Each day began with a lecture/demo by Linda. And throughout the days, we took breaks for short demos as well as private consultations with Linda, Kathy and Erin. Linda also allowed us to trace off a future pattern - the Tremont jacket. It is a beautiful style and I cannot wait to make it.
I had seen this pattern on various people and was fairly certain I would like it. It is a pull-on pant that requires a knit fabric with at least 25% stretch. Although it has elastic at the waist, the overall effect is completely smooth. This is achieved with darts in the front and back, as well as the waistband treatment.
Linda had all the sizes made up, so I was able to try on *my* size and then Linda told me how to alter it for a great fit. I fixed the pattern tissue and cut out my first pair in black. This ponte is one of those nice beefy stable knits mostly rayon, and no polyester. Perfect for these pants. I also bought red ponte knit from Linda Lee, but decided to wait to make the 2nd pair at home.
Once home I cut out and made the red pair. During the workshop I asked Linda if she would ever make (and wear) a pair of red pants. She responded "Of course!" OK so I'm in love with these red pants.
|Easy casual finish.|
The Helix pattern also has an interesting Tee, too hot for now.
The Eureka Top:
OK, true confession. When this came out, I was underwhelmed. But I had a green-eggs-and-ham moment and now I am quite fond of it. Like the helix pants, it is a great basic. It is styled with cuffs tacked up, but I like it better with the cuffs down. I may lengthen and use it as a layering piece during cooler weather. For now, it is just right. Yes, I like the Eureka top.

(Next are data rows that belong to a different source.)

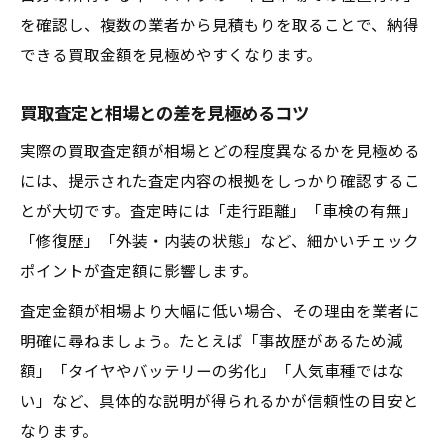
を確認し、複数の業者から見積もりを取ることで、納得
できる買取金額を見極めやすくなります。
買取査定と相場との差を見極めるコツ
実際の買取査定額が相場とどの程度異なるかを見極める
には、提示された査定内容の根拠をしっかり確認するこ
とが大切です。査定時には「走行距離」「車検の有無」
「修復歴」「外装・内装の状態」など、細かいチェック
ポイントが査定額に影響します。
査定金額が相場より大幅に低い場合、その理由を業者に
明確に尋ねましょう。たとえば「事故歴があるため減
額」「タイヤやバッテリーの劣化」「人気車種ではな
い」など、具体的な説明が得られるかが信頼性の目安と
なります。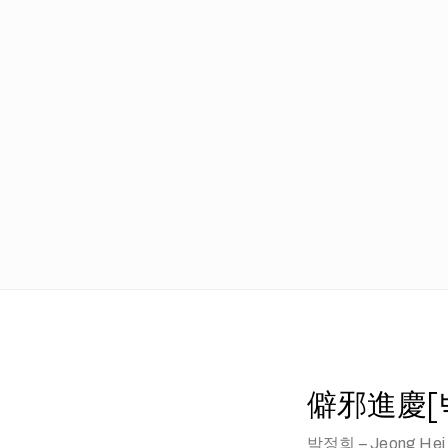
僻邪進慶[벽사
박정희 – Jeong Hei 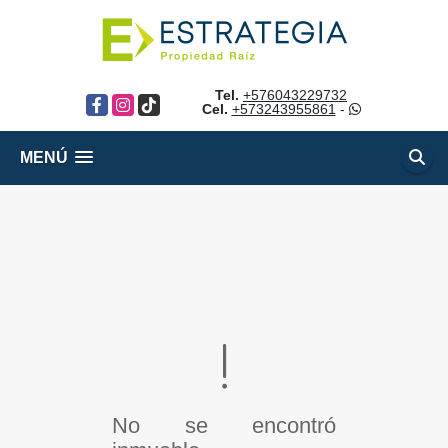
Tel.
+576043229732
Facebook
Instagram
TikTok
Cel.
+573243955861
-
MENÚ
No se encontró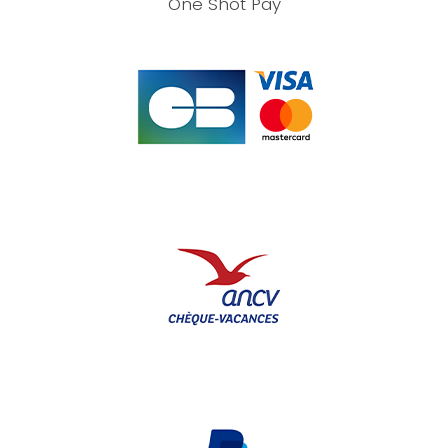
One Shot Pay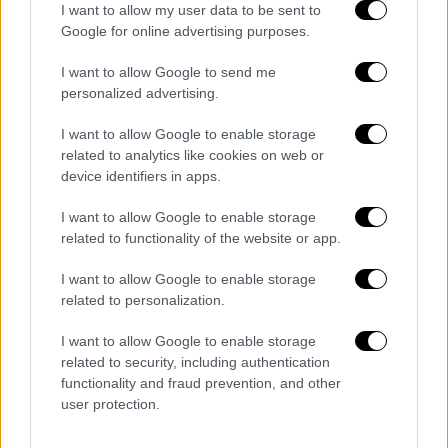
παρουσιαστές εκπομπών και τους
I want to allow my user data to be sent to
προσκεκλημένους που βρίσκονται στο
Google for online advertising purposes.
στούντιο.
Το κυνήγι και το ψάρεμα δεν
I want to allow Google to send me
επιτρέπονται
, πόσω μάλλον που η Επιτροπή
personalized advertising.
των Επιδημιολόγων ομόφωνα απέρριψε το
σχετικό αίτημα, βασισμένη τόσο σε
I want to allow Google to enable storage
επιδημιολογικά αλλά και σε κριτήρια
related to analytics like cookies on web or
device identifiers in apps.
αποφυγής περιττών μετακινήσεων.
I want to allow Google to enable storage
related to functionality of the website or app.
I want to allow Google to enable storage
related to personalization.
I want to allow Google to enable storage
related to security, including authentication
functionality and fraud prevention, and other
user protection.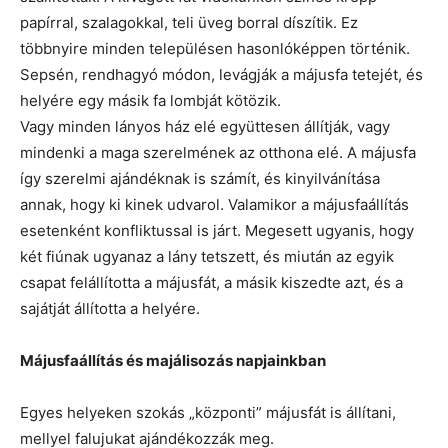
papírral, szalagokkal, teli üveg borral díszítik. Ez
többnyire minden településen hasonlóképpen történik.
Sepsén, rendhagyó módon, levágják a májusfa tetejét, és
helyére egy másik fa lombját kötözik.
Vagy minden lányos ház elé együttesen állítják, vagy
mindenki a maga szerelmének az otthona elé. A májusfa
így szerelmi ajándéknak is számít, és kinyilvánítása
annak, hogy ki kinek udvarol. Valamikor a májusfaállítás
esetenként konfliktussal is járt. Megesett ugyanis, hogy
két fiúnak ugyanaz a lány tetszett, és miután az egyik
csapat felállította a májusfát, a másik kiszedte azt, és a
sajátját állította a helyére.
Májusfaállítás és majálisozás napjainkban
Egyes helyeken szokás „központi” májusfát is állítani,
mellyel falujukat ajándékozzák meg.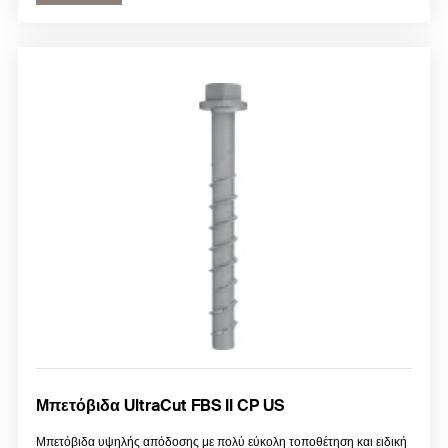
Μπετόβιδα UltraCut FBS II CP US
Μπετόβιδα υψηλής απόδοσης με πολύ εύκολη τοποθέτηση και ειδική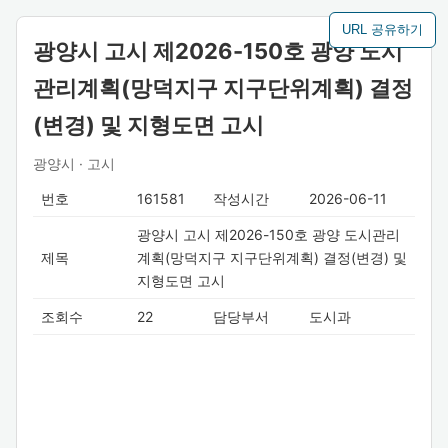
URL 공유하기
광양시 고시 제2026-150호 광양 도시
관리계획(망덕지구 지구단위계획) 결정
(변경) 및 지형도면 고시
광양시 · 고시
번호
161581
작성시간
2026-06-11
광양시 고시 제2026-150호 광양 도시관리
제목
계획(망덕지구 지구단위계획) 결정(변경) 및
지형도면 고시
조회수
22
담당부서
도시과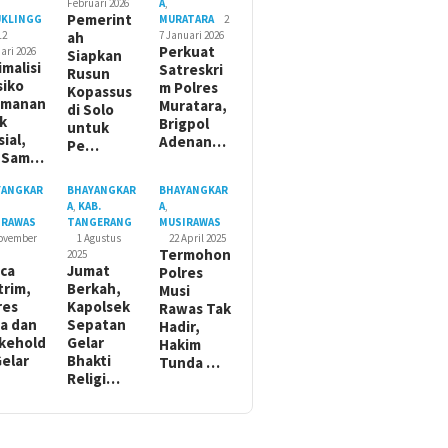
Februari 2026
A
,
Pemerint
UKLINGG
MURATARA
2
12
ah
7 Januari 2026
Perkuat
ari 2026
Siapkan
imalisi
Satreskri
Rusun
siko
m Polres
Kopassus
amanan
Muratara,
di Solo
ik
Brigpol
untuk
sial,
Adenan…
Pe…
t Sam…
YANGKAR
BHAYANGKAR
BHAYANGKAR
A
,
KAB.
A
,
IRAWAS
TANGERANG
MUSIRAWAS
November
1 Agustus
22 April 2025
Termohon
2025
ca
Jumat
Polres
trim,
Berkah,
Musi
res
Kapolsek
Rawas Tak
a dan
Sepatan
Hadir,
kehold
Gelar
Hakim
Gelar
Bhakti
Tunda …
Religi…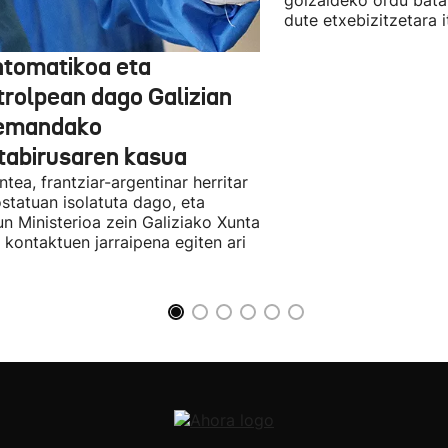
goizaldeko ordu batak
dute etxebizitzetara it
ntomatikoa eta
trolpean dago Galizian
emandako
tabirusaren kasua
ntea, frantziar-argentinar herritar
ostatuan isolatuta dago, eta
n Ministerioa zein Galiziako Xunta
 kontaktuen jarraipena egiten ari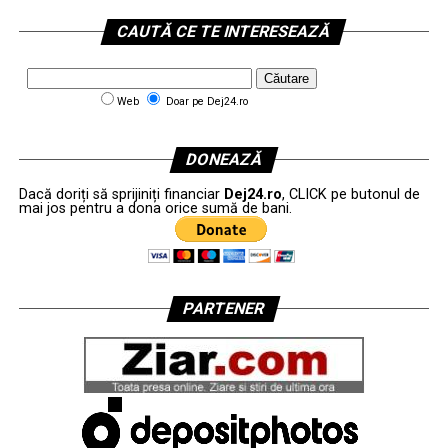
CAUTĂ CE TE INTERESEAZĂ
Web
Doar pe Dej24.ro
DONEAZĂ
Dacă doriți să sprijiniți financiar
Dej24.ro
, CLICK pe butonul de
mai jos pentru a dona orice sumă de bani.
PARTENER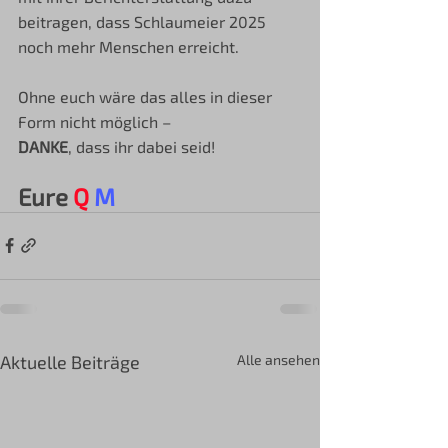
beitragen, dass Schlaumeier 2025 
noch mehr Menschen erreicht.
Ohne euch wäre das alles in dieser 
Form nicht möglich – 
DANKE
, dass ihr dabei seid!
Eure 
Q
M
Aktuelle Beiträge
Alle ansehen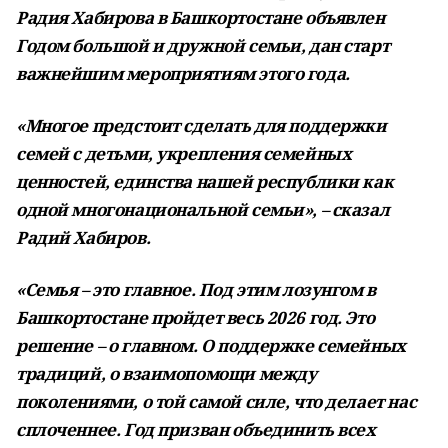
Радия Хабирова в Башкортостане объявлен
Годом большой и дружной семьи, дан старт
важнейшим мероприятиям этого года.
«Многое предстоит сделать для поддержки
семей с детьми, укрепления семейных
ценностей, единства нашей республики как
одной многонациональной семьи», – сказал
Радий Хабиров.
«Семья – это главное. Под этим лозунгом в
Башкортостане пройдет весь 2026 год. Это
решение – о главном. О поддержке семейных
традиций, о взаимопомощи между
поколениями, о той самой силе, что делает нас
сплоченнее. Год призван объединить всех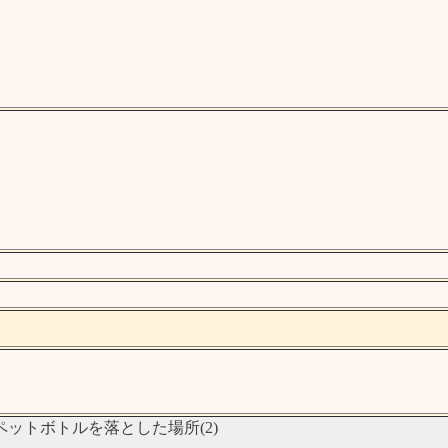
ットボトルを落とした場所(2)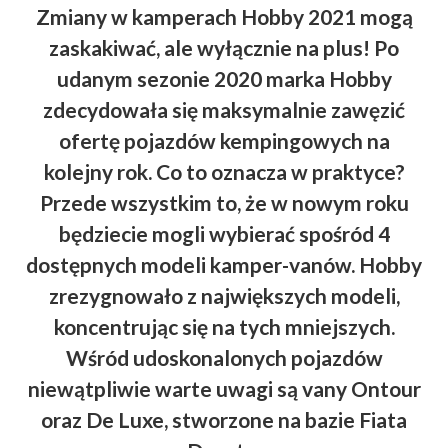
Zmiany w kamperach Hobby 2021 mogą
zaskakiwać, ale wyłącznie na plus! Po
udanym sezonie 2020 marka Hobby
zdecydowała się maksymalnie zawęzić
ofertę pojazdów kempingowych na
kolejny rok. Co to oznacza w praktyce?
Przede wszystkim to, że w nowym roku
będziecie mogli wybierać spośród 4
dostępnych modeli kamper-vanów. Hobby
zrezygnowało z największych modeli,
koncentrując się na tych mniejszych.
Wśród udoskonalonych pojazdów
niewątpliwie warte uwagi są vany Ontour
oraz De Luxe, stworzone na bazie Fiata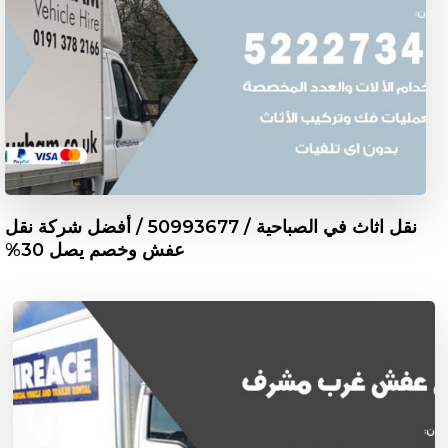
نقل اثاث في الصباحية / 50993677 / أفضل شركة نقل
عفش وخصم يصل 30%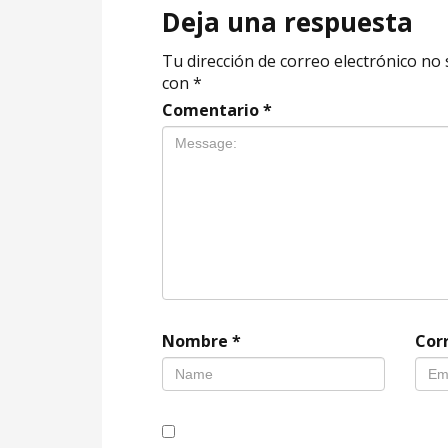
Deja una respuesta
Tu dirección de correo electrónico no 
con
*
Comentario
*
Nombre
*
Cor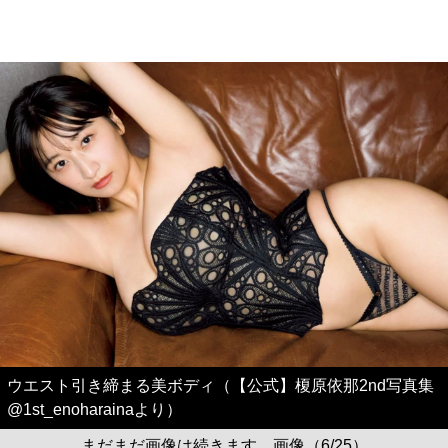
ウエスト引き締まる美ボディ（【公式】榎原依那2nd写真集
@1st_enoharainaより）
まだまだ画像は続きます。画像（6/25）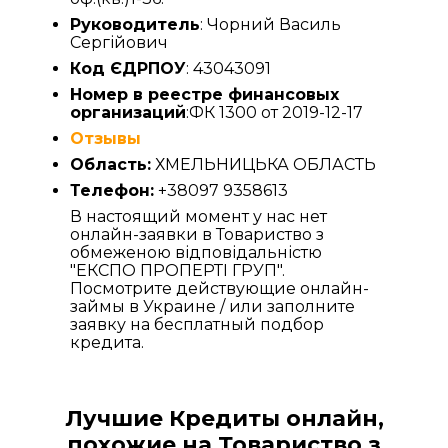
Руководитель
: Чорний Василь
Сергійович
Код ЄДРПОУ
: 43043091
Номер в реестре финансовых
организаций
:ФК 1300 от 2019-12-17
Отзывы
Область:
ХМЕЛЬНИЦЬКА ОБЛАСТЬ
Телефон:
+38097 9358613
В настоящий момент у нас нет
онлайн-заявки в Товариство з
обмеженою відповідальністю
"ЕКСПО ПРОПЕРТІ ГРУП".
Посмотрите действующие онлайн-
займы в Украине / или заполните
заявку на бесплатный подбор
кредита.
Лучшие Кредиты онлайн,
похожие на Товариство з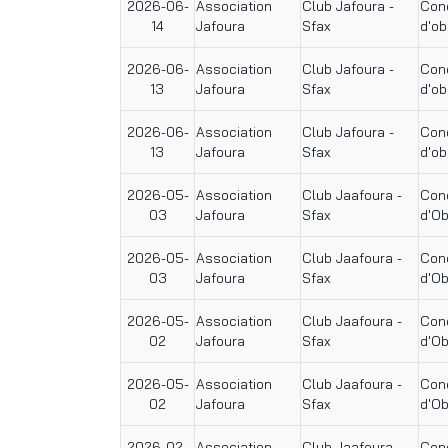
2026-06-
Association
Club Jafoura -
Conc
14
Jafoura
Sfax
d'ob
2026-06-
Association
Club Jafoura -
Conc
13
Jafoura
Sfax
d'ob
2026-06-
Association
Club Jafoura -
Conc
13
Jafoura
Sfax
d'ob
2026-05-
Association
Club Jaafoura -
Conc
03
Jafoura
Sfax
d'O
2026-05-
Association
Club Jaafoura -
Conc
03
Jafoura
Sfax
d'O
2026-05-
Association
Club Jaafoura -
Conc
02
Jafoura
Sfax
d'O
2026-05-
Association
Club Jaafoura -
Conc
02
Jafoura
Sfax
d'O
2026-02-
Association
Club Jaafoura -
Conc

The directions for the neckline create a nice finish, I think.
Now I know to use my walking foot with jerseys. This stops fabric creep that dashes any hope for matched stripes at the seams. It also makes it easier to machine stitch a hem without rippling.
This top does not require fabric with any stretch so I will likely make it in a woven fabric next.
My current project is a very old Sewing Workshop pattern - the Spring St pattern. You may remember it. It has a flat open collar with key holes, as well as an easy and interesting fold over closure at the wrist. The shoulders are a little dropped so I'm trying to adjust that a bit.
So what's going on in your sewing room?